**Exercise directions**
What you should end up with is an exact copy of the lines from the one holding "Find the location" through the last line of the entries below, both included, and nothing else; leave every picture out.

--- Input for this task Enclosed Below ---

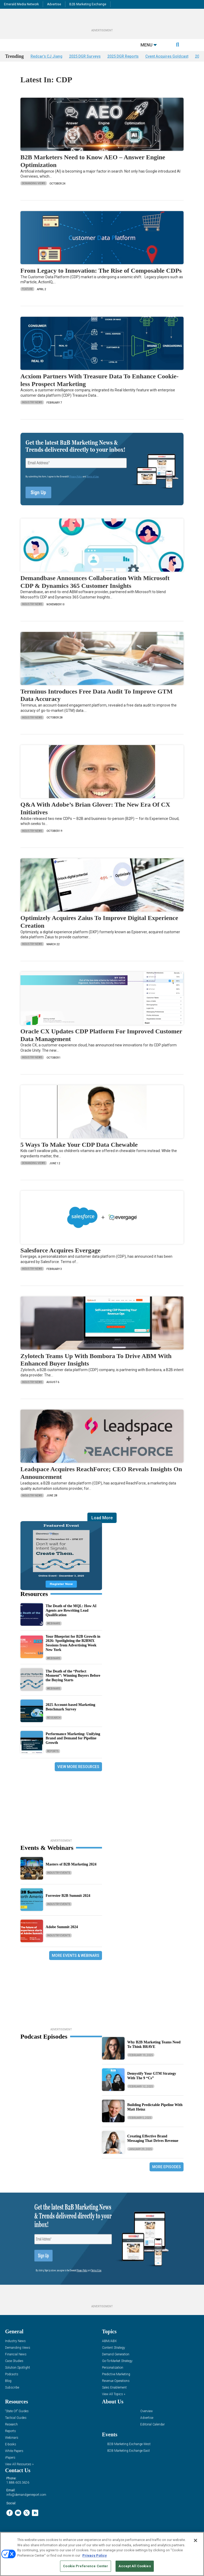 The height and width of the screenshot is (2576, 204). I want to click on Solution Spotlight, so click(17, 2375).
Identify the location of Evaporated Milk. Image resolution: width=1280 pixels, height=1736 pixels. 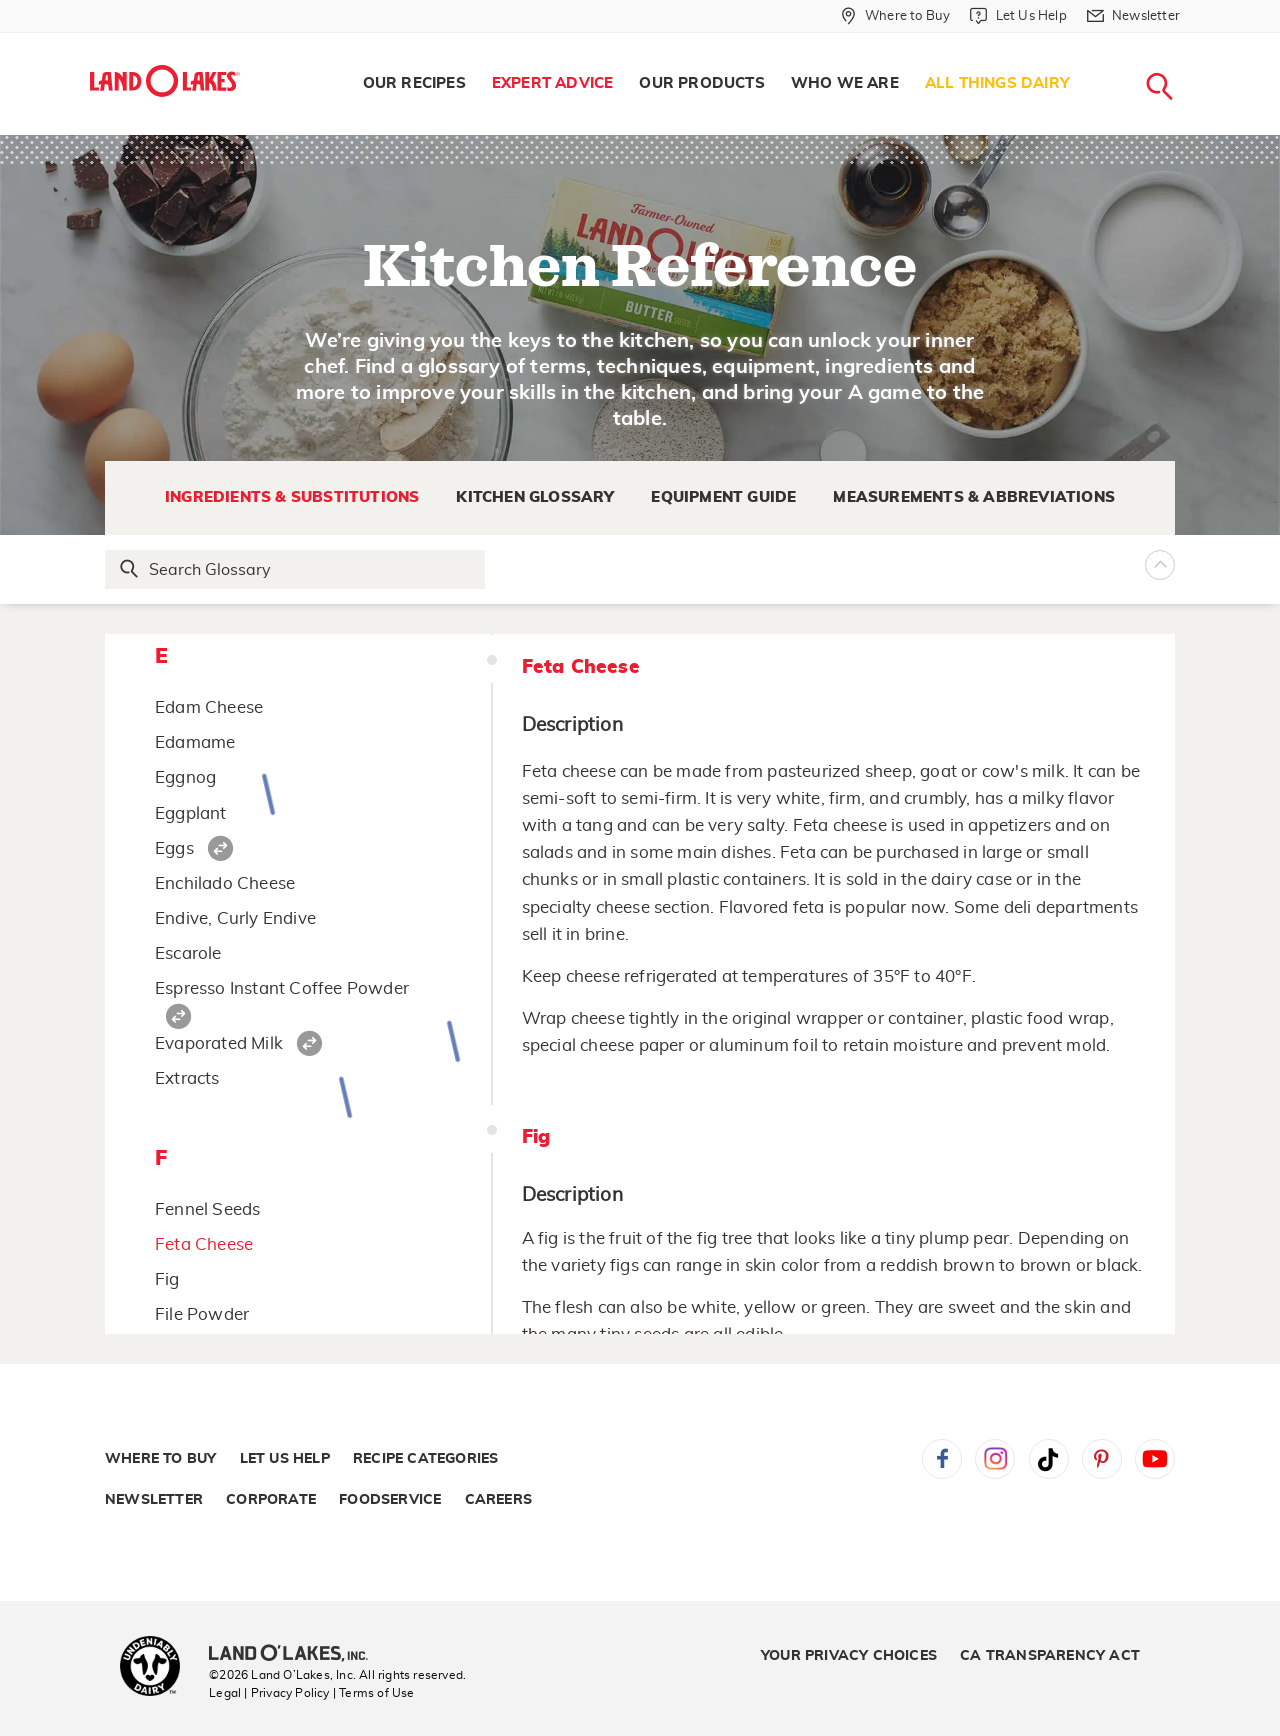
(219, 1043).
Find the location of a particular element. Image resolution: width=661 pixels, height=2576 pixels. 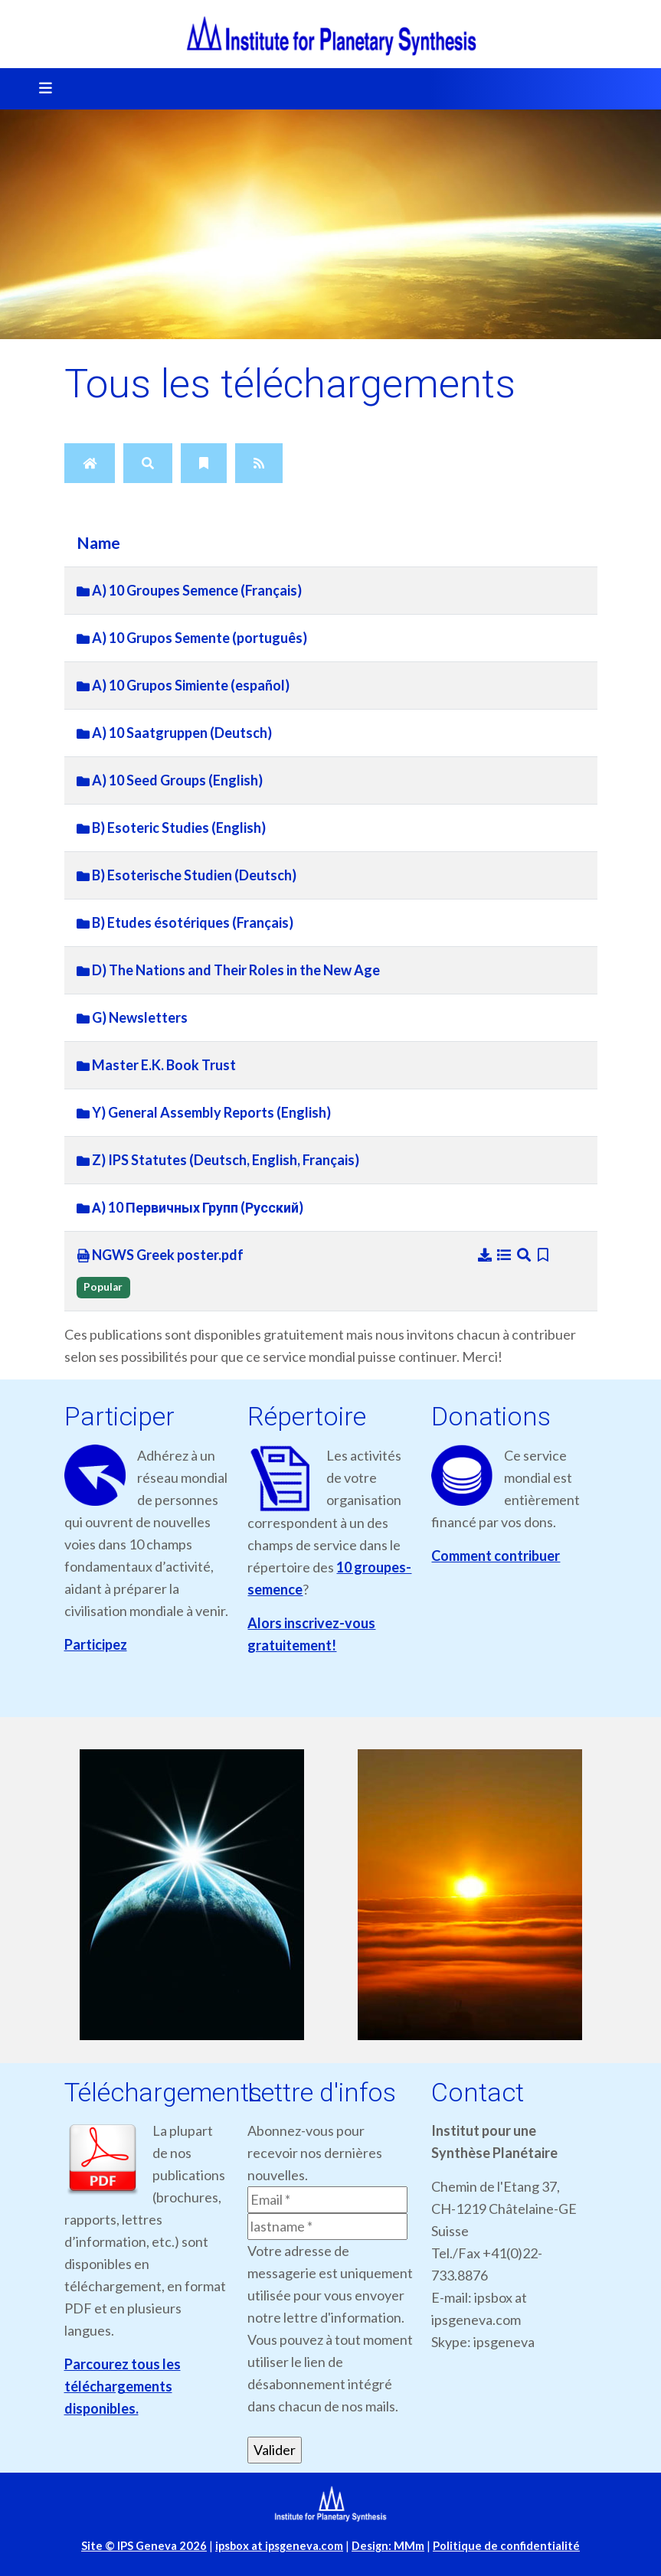

[Preview] is located at coordinates (525, 1254).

--- End of Enclosed Input for this task ---

**Answer for the task**
Find the location of a particular element. Image resolution: width=661 pixels, height=2576 pixels. 

[Preview] is located at coordinates (525, 1254).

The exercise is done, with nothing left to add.